Data will talk to you if you’re willing to listen.

-Jim Bergeson

Bergeson’s words, accurate as they may be, raise but do not answer an unavoidable question: should we listen?

I’m guessing the president and CEO of Bridgz Marketing Group would chuckle in annoyance at such a question; considering that Bergeson is the author of “Doc, What Can You Do for My Marketing Headache? A Data Prescription” and “Five Ways to Create a Data-Driven Marketing Culture,” we don’t need a PhD to infer what his response would be. While such an attitude may a winning one in the world of Wall Street, Big Business, the Nasdaq and the Dow Jones, we’re historians here.

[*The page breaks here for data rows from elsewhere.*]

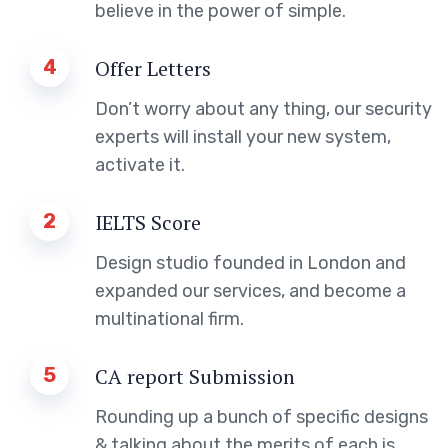
believe in the power of simple.
4
Offer Letters
Don’t worry about any thing, our security
experts will install your new system,
activate it.
2
IELTS Score
Design studio founded in London and
expanded our services, and become a
multinational firm.
5
CA report Submission
Rounding up a bunch of specific designs
& talking about the merits of each is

Thus, I ask again: should we listen?

On one hand, our job is to investigate the collective story of humankind—so, why wouldn’t we listen to another storyteller? If data holds the keys to unlock the secrets of yesterday, we’d surely be fools to ignore it. If leveraging census data to analyze the correlation between 19th-century urban growth and the spread of slavery teaches us something about the complex relationship between America’s greatest sin and fundamental demographic shifts with long-lasting implications, it’s time to open our ears—if text-mining a corpus of North American slave narratives can shed light on the multidimensional role of religion in the lived experience of North American victims of slavery with a new hue, it’s time to open our eyes. If data can teach us about the past, why wouldn’t we sit in on its lectures and take notes?

Word frequency trend visualization investigating the chronology of religion and sentiment in a corpus of 25 religiously-themed slave narratives from the University of North Carolina’s North American Slave Narrative Collection.

The answer is simple: what if that storyteller is a liar? How can we verify the credibility of ledger entries, survey forms, and inventory receipts? What can we learn from the numerical remains of a species who has mastered the art of cover-ups, corruption, and misinformation? How can we trust an abstracted model of the past, manifested in a collection of binary digits?

George Washington’s List of Enslaved People, 1799. [source: George Washington’s Mount Vernon]
It might seem self-defeating to take a step back and consider these meta-analytical questions after 10+ weeks of investing my trust in data and advocating for the process along the way; however, I’d argue that now’s the perfect time to reconsider such a process, given that I’ve dirtied my hands with it. Credibility is built upon experience, and experience comes with trial, error, and reflection.

Should we listen?

Yes…with caution. Where we have data we can learn, so long as we think like historians.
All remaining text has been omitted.